Harvest the infertile stalks when they are about 6-12 inches tall just as the “bristles “are opening. Be sure to harvest in a clean, unpolluted area as horsetail is known to accumulate toxins from the environment. 

Beauty:

Horsetail strengthens the skin, hair and nails and is perfectly paired with nettles both internally and topically. 

Contraindications:

Do not consume the plant itself, but only in extractions and decoction. Use in moderation for children, elderly, weak. Horsetail can be drying and consuming excessive amount can irritate the kidneys.
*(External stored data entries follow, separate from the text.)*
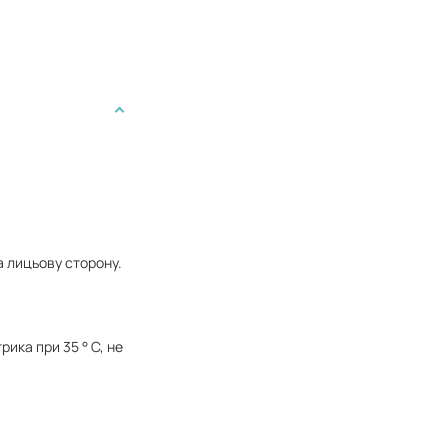
 лицьову сторону.
ика при 35 ° С, не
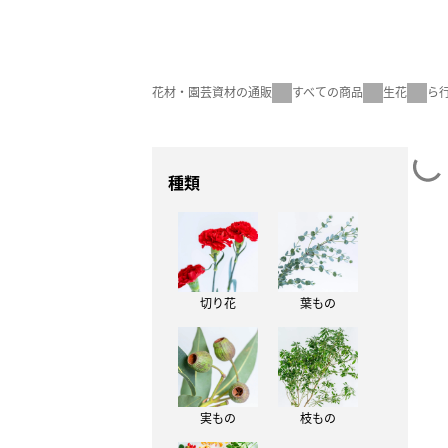
花材・園芸資材の通販
すべての商品
生花
ら
種類
切り花
葉もの
実もの
枝もの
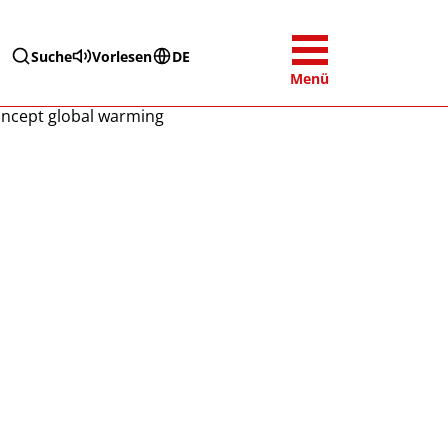
Suche
Vorlesen
DE
Menü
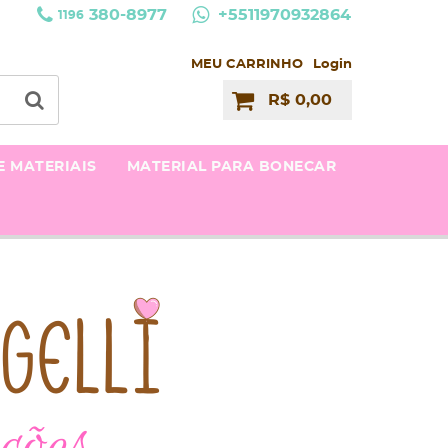
380-8977
+5511970932864
1196
MEU CARRINHO
Login
R$ 0,00
E MATERIAIS
MATERIAL PARA BONECAR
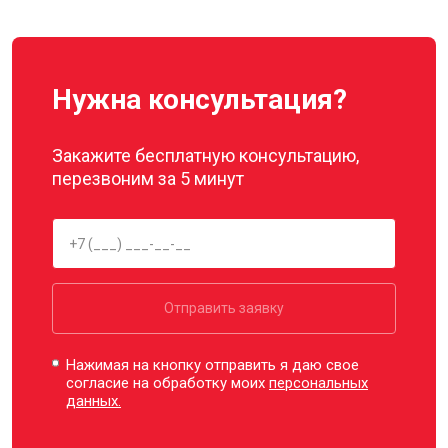
Нужна консультация?
Закажите бесплатную консультацию,
перезвоним за 5 минут
Отправить заявку
Нажимая на кнопку отправить я даю свое
согласие на обработку моих
персональных
данных.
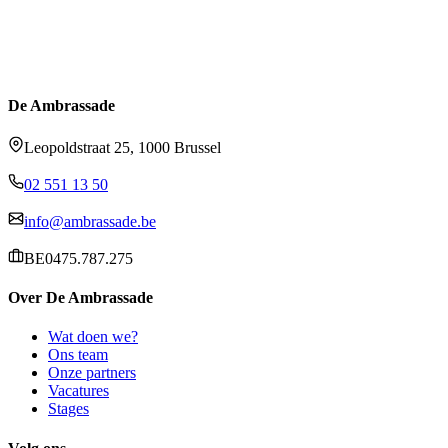
De Ambrassade
Leopoldstraat 25, 1000 Brussel
02 551 13 50
info@ambrassade.be
BE0475.787.275
Over De Ambrassade
Wat doen we?
Ons team
Onze partners
Vacatures
Stages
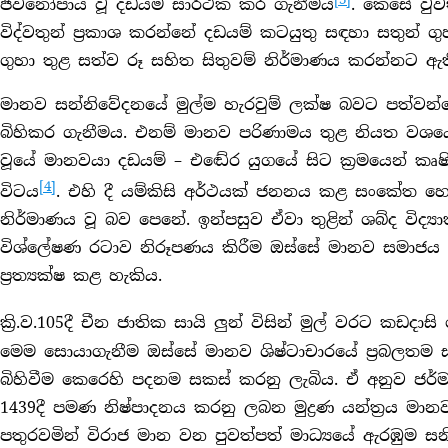
ජීවනෝපාය වූ දඩයම සාර්ථක කර ගැනීමය
. කෙසේ වුව
විද්වතුන් ප්‍රකාශ කරන්නේ දඩයම් කටයුතු සඳහා සතුන් 
ගුහා තුළ සත්ව රූ සහිත සිතුවම් නිර්මාණය කරන්නට ඇත
මානව සන්නිවේදනයේ මුල්ම හැරවුම් ලක්ෂ බවට පත්වන්න
බිහිකර ගැනීමය. එනම් මානව පරිණාමය තුළ නියත වශයෙ
වූයේ මානවයා දඩයම් – එඬේර යුගයේ සිට ක්‍රමයෙන් කෘෂික
[4]
විටය
. එහි දී යම්කිසි අර්ථයක් ජනනය කළ සංකේත හෝ ර
නිර්මාණය වූ බව පෙනේ. ඉන්පසුව ඒවා තුළින් ශබ්ද විද
විශ්ලේෂණ රටාව නිරූපණය කිරීම ඔස්සේ මානව සමාජය
ප්‍රත්‍යක්ෂ කළ හැකිය.
ක්‍රි.ව.105දී චීන ජාතික සායි ලුන් විසින් මුල් වරට කඩදා
මෙම සොයාගැනීම ඔස්සේ මානව ශිෂ්ටාචාරයේ ප්‍රබලතම සන්න
බිහිවීම කෙරෙහි පදනම සකස් කරනු ලැබිය. ඒ අනුව ජර්මන් ජ
1439දී පමණ නිෂ්පාදනය කරනු ලබන මුද්‍රණ යන්ත්‍රය මාන
පතුරවමින් විරාජ මාන වන පුවත්පත් මාධ්‍යයේ ඇරඹුම සන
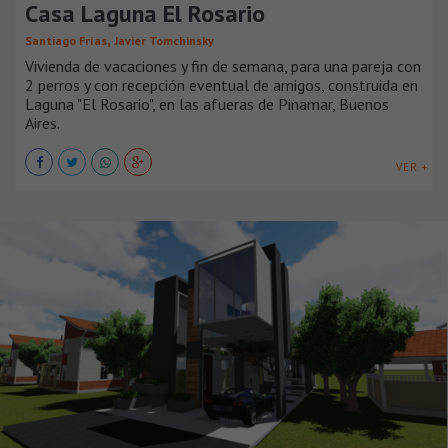
Casa Laguna El Rosario
,
Santiago Frías
Javier Tomchinsky
Vivienda de vacaciones y fin de semana, para una pareja con
2 perros y con recepción eventual de amigos, construida en
Laguna "El Rosario", en las afueras de Pinamar, Buenos
Aires.
VER +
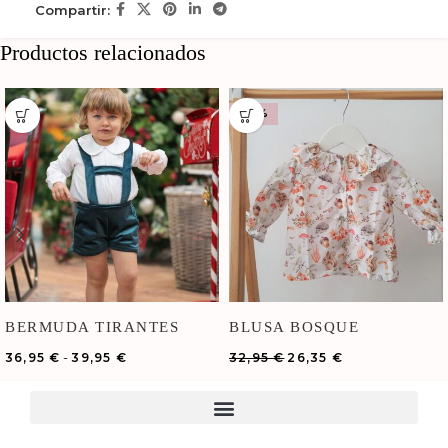
Compartir:
Productos relacionados
-20%
BERMUDA TIRANTES
BLUSA BOSQUE
TERCIOPELO VELVET
-
36,95
€
39,95
€
32,95
€
26,35
€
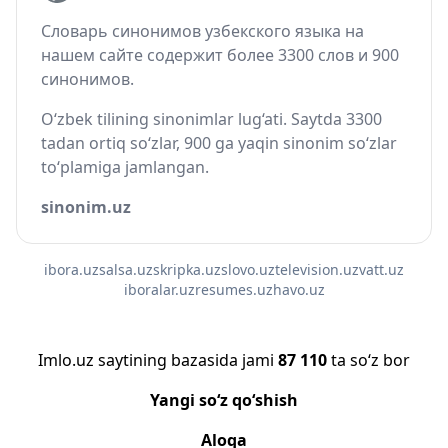
Словарь синонимов узбекского языка на
нашем сайте содержит более 3300 слов и 900
синонимов.
O‘zbek tilining sinonimlar lug‘ati. Saytda 3300
tadan ortiq so‘zlar, 900 ga yaqin sinonim so‘zlar
to‘plamiga jamlangan.
sinonim.uz
ibora.uz
salsa.uz
skripka.uz
slovo.uz
television.uz
vatt.uz
iboralar.uz
resumes.uz
havo.uz
Imlo.uz saytining bazasida jami
87 110
ta so‘z bor
Yangi so‘z qo‘shish
Aloqa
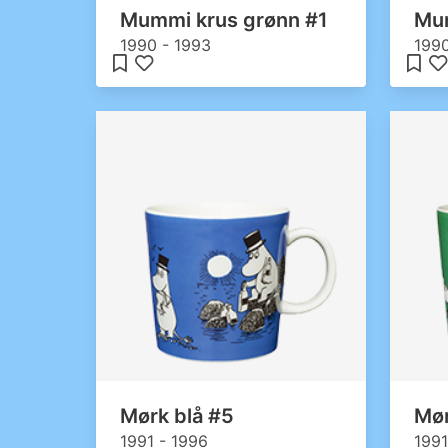
Mummi krus grønn #1
Mum
1990 - 1993
1990
Mørk blå #5
Mør
1991 - 1996
1991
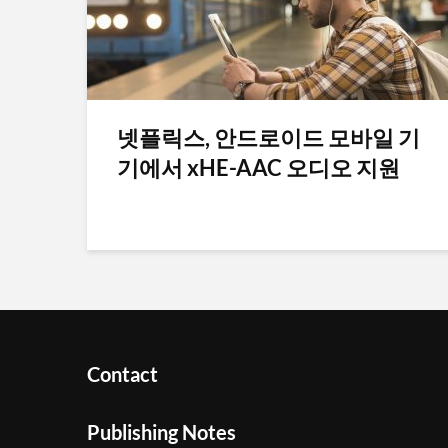
넷플릭스, 안드로이드 모바일 기
기에서 xHE-AAC 오디오 지원
Contact
Publishing Notes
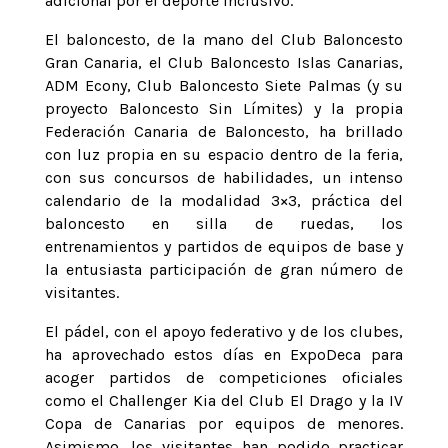
adicional por el deporte inclusivo.
El baloncesto, de la mano del Club Baloncesto
Gran Canaria, el Club Baloncesto Islas Canarias,
ADM Econy, Club Baloncesto Siete Palmas (y su
proyecto Baloncesto Sin Límites) y la propia
Federación Canaria de Baloncesto, ha brillado
con luz propia en su espacio dentro de la feria,
con sus concursos de habilidades, un intenso
calendario de la modalidad 3×3, práctica del
baloncesto en silla de ruedas, los
entrenamientos y partidos de equipos de base y
la entusiasta participación de gran número de
visitantes.
El pádel, con el apoyo federativo y de los clubes,
ha aprovechado estos días en ExpoDeca para
acoger partidos de competiciones oficiales
como el Challenger Kia del Club El Drago y la IV
Copa de Canarias por equipos de menores.
Asimismo, los visitantes han podido practicar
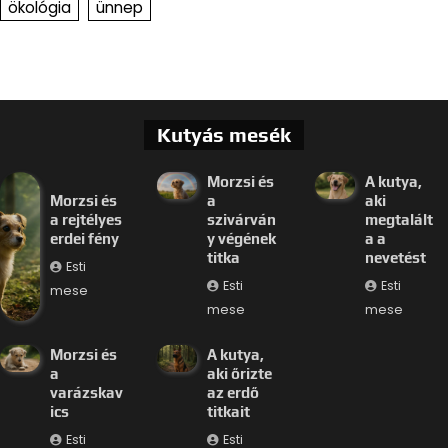
ökológia
ünnep
Kutyás mesék
Morzsi és
A kutya,
Morzsi és
a
aki
a rejtélyes
szivárván
megtalált
erdei fény
y végének
a a
titka
nevetést
Esti
Esti
Esti
mese
mese
mese
Morzsi és
A kutya,
a
aki őrizte
varázskav
az erdő
ics
titkait
Esti
Esti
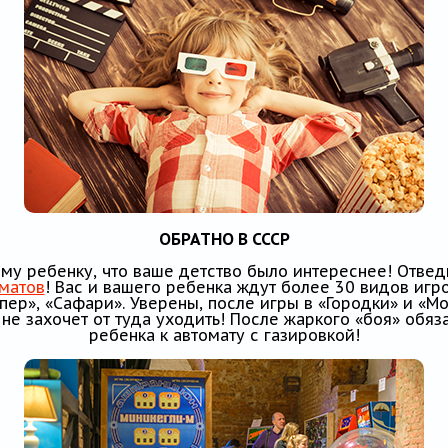
ОБРАТНО В СССР
у ребенку, что ваше детство было интереснее! Отвед
оматов
! Вас и вашего ребенка ждут более 30 видов игр
йпер», «Сафари». Уверены, после игры в «Городки» и «М
не захочет от туда уходить! После жаркого «боя» обяз
ребенка к автомату с газировкой!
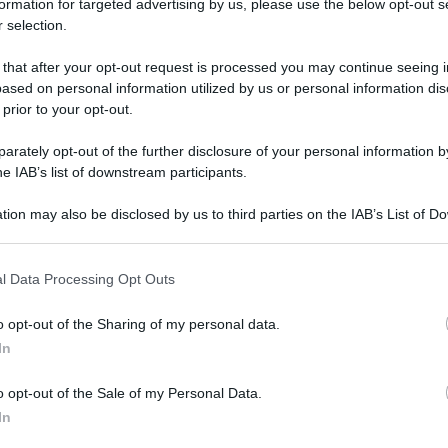
formation for targeted advertising by us, please use the below opt-out s
 selection.
 that after your opt-out request is processed you may continue seeing i
ased on personal information utilized by us or personal information dis
 prior to your opt-out.
rately opt-out of the further disclosure of your personal information by
 annunciati da Inps per la prossima settimana. Vediamo quali
he IAB’s list of downstream participants.
 e quindi
dove
ci saranno gli accrediti.
tion may also be disclosed by us to third parties on the IAB’s List of 
 that may further disclose it to other third parties.
ve paga INPS?
l Data Processing Opt Outs
 Già il primo giorno del mese i beneficiari visualizzavano sul
oni.
o opt-out of the Sharing of my personal data.
In
rritori è quella del
9 febbraio
, sono in pochi ad avere
o opt-out of the Sale of my Personal Data.
In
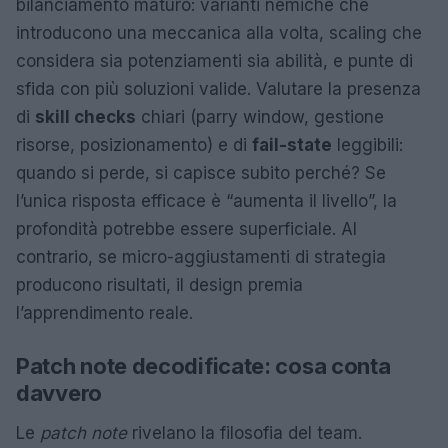
bilanciamento maturo: varianti nemiche che
introducono una meccanica alla volta, scaling che
considera sia potenziamenti sia abilità, e punte di
sfida con più soluzioni valide. Valutare la presenza
di
skill checks
chiari (parry window, gestione
risorse, posizionamento) e di
fail-state
leggibili:
quando si perde, si capisce subito perché? Se
l’unica risposta efficace è “aumenta il livello”, la
profondità potrebbe essere superficiale. Al
contrario, se micro-aggiustamenti di strategia
producono risultati, il design premia
l’apprendimento reale.
Patch note decodificate: cosa conta
davvero
Le
patch note
rivelano la filosofia del team.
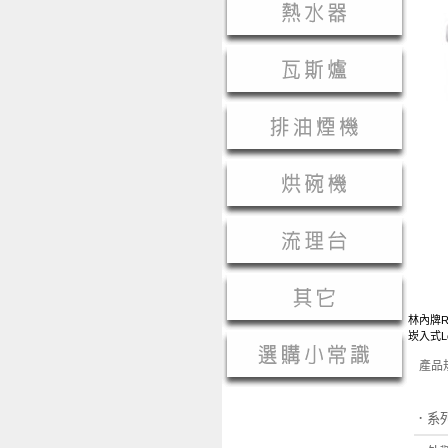
林內牌RB
崁入式L
產品
．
Do not use with obstructive kidney stones, inflammatory kidney disease, edema when caused by heart or kidney function or with pharma diuretics.

 Sources:

  • Popham, Sajah. Alchemical Herbalism Course. School of Evolutionary Herbalism. Lecture Notes; 2020
  • Popham, Sajah. The Vitalist Herbal Practitioner Program. School of Evolutionary Herbalism. Lecture Notes; 2021
  • Sinadinos, Christa. The Essential Guide to Western Botanical Medicine. Fieldbrook, CA; 2020
  • Sinadinos, Christa. Northwest School for Botanical Studies Course. Lecture Notes; 2014
  • Wood, Matthew. The Book of Herbal Wisdom. Berkeley, CA: North Atlantic Books; 1997. pp 253-257

Disclosure: This information has not been evaluated by the Food and Drug Administration and is not intended to diagnose, treat, cure, or prevent any disease. Consult with a qualified healthcare practitioner before using herbal products, particularly if you are pregnant, nursing, or on any medications.